Gender Equality Index in the EU

Using ggiraph to recreate an interactive visualization from The Economist.
Author

Jonathan

Published

August 20, 2022

Exploring Gender Equality in the EU

Purpose

Show a workflow in creating an interactive figure and highlight some data munging tips.

Focus is on:

  • Getting data from excel into R with some nice functions etc.
  • Interactive charts
  • Data viz

Intro

Data from landing page and you can download the excel sheet here.

There are more than 140 indicators that fall into 6 domains and 14 sub-domains.

Description of data ingestion

The data comes in a common format – there is an excel workbook with a readme sheet, then a metadata sheet describing the different variables, then a sheet for the years 2010, 2012, 2015, 2017, 2018 and 2019.
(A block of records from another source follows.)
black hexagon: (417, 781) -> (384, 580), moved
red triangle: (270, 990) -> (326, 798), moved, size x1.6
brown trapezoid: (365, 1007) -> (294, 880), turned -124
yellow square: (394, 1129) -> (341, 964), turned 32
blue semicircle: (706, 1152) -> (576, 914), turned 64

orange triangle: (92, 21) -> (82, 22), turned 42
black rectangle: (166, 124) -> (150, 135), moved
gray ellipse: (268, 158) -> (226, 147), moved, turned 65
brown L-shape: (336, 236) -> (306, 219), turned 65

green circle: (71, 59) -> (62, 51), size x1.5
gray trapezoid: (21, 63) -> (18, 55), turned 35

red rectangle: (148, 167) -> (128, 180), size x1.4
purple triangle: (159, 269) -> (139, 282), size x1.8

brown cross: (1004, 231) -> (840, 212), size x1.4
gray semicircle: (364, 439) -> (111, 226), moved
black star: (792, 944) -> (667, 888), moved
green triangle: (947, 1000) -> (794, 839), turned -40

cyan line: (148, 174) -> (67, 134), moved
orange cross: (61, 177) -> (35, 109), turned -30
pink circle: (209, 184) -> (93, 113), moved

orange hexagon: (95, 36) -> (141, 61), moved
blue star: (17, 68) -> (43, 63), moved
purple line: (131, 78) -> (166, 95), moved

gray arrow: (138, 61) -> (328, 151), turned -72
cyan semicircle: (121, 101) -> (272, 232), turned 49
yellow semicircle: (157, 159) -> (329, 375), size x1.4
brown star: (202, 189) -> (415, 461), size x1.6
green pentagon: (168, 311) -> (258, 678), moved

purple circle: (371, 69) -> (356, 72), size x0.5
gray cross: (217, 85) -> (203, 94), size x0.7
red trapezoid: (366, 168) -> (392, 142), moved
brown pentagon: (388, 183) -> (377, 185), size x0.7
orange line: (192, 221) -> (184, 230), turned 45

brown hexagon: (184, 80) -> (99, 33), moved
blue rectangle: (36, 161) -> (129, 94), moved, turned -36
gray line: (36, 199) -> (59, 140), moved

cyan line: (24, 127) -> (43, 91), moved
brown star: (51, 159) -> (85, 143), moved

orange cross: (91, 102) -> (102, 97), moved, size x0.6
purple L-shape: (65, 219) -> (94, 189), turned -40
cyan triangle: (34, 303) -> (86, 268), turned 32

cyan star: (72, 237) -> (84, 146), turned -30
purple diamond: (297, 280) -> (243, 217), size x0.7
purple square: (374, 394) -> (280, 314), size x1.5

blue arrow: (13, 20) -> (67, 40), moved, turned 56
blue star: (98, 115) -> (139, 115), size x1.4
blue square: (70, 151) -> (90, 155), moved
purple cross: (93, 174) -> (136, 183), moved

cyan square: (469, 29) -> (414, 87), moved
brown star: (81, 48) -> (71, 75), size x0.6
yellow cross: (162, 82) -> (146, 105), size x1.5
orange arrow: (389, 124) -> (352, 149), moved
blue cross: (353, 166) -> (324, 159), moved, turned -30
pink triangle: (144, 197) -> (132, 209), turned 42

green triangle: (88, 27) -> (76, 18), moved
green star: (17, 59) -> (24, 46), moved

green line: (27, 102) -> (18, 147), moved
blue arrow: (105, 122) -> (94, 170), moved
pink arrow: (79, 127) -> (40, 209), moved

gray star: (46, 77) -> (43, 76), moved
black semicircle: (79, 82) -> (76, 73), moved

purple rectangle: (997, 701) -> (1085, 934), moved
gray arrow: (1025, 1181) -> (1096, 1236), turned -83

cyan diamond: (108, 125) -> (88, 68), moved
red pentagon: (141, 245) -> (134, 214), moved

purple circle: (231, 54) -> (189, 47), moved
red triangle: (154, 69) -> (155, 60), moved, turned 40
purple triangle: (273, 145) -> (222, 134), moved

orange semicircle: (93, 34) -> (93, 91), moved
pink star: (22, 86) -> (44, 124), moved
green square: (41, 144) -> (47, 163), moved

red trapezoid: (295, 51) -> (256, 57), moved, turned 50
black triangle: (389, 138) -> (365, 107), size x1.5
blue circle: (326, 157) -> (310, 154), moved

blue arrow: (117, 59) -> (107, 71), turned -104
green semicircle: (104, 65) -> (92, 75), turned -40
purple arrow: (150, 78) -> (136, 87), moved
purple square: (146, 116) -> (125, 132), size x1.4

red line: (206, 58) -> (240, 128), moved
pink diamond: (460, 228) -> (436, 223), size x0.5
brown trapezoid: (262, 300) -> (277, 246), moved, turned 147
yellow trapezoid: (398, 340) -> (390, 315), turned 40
We can make a simple plot of the index changes over time, in relative terms and in absolute terms.

Ingest

Readme sheet

── Attaching packages ─────────────────────────────────────── tidyverse 1.3.2 ──
✔ ggplot2 3.3.6      ✔ purrr   0.3.5 
✔ tibble  3.1.8      ✔ dplyr   1.0.10
✔ tidyr   1.2.1      ✔ stringr 1.4.1 
✔ readr   2.1.3      ✔ forcats 0.5.2 
── Conflicts ────────────────────────────────────────── tidyverse_conflicts() ──
✖ dplyr::filter() masks stats::filter()
✖ dplyr::lag()    masks stats::lag()
here() starts at C:/Users/User/Documents/Recon/screencasts
theme_set(theme_light())
df <- readxl::read_excel(here("data/Gender-equality-index.xlsx"))

df %>% 
  knitr::kable()
This excel file is meant to provide users the data needed to calculate the Gender Equality Index
Users must use the data provided in these sheets (one per year), to derive the scores of the Gender Equality Index, by applying the methodology for calculation
Gender Equality Index 2017: Methodological Report | European Institute for Gender Equality (europa.eu)
- Users might find in Index Interface different data for some indicators
- In the Index Interface, EIGE is presenting some of them in a different way
- For instance, the indicator on povery (indicator 8), is considered for calculation as NOT-AT-RISK of POVERTY rate, while in the Index interface, the figures are referred to AT-RISK of POVERTY rate
- The same for the indicators on access to health care, displayed as UNMET NEEDS in the Index interface, and used in a reversed way for calculation.
- As for the indicator of the domain of power, the methodology envisages to use the 3-years average, and the figures in the excel are provided accordingly. In the Index interface, the most updated data (quarterly, biannual, year) are displayed instead.
- The Index Inteface provides the information in the notes and metadata for each indicator

Codebook

The problem is that this is written in a silly way - it’s readable to humans but not to computers

# df <- readxl::read_excel(here("data/Gender-equality-index.xlsx"), sheet = 2, range = )

Data read in process

What we want to do is take the wide dataset from the year tabs and then make them long so that we can collect them together and draw some functions over time.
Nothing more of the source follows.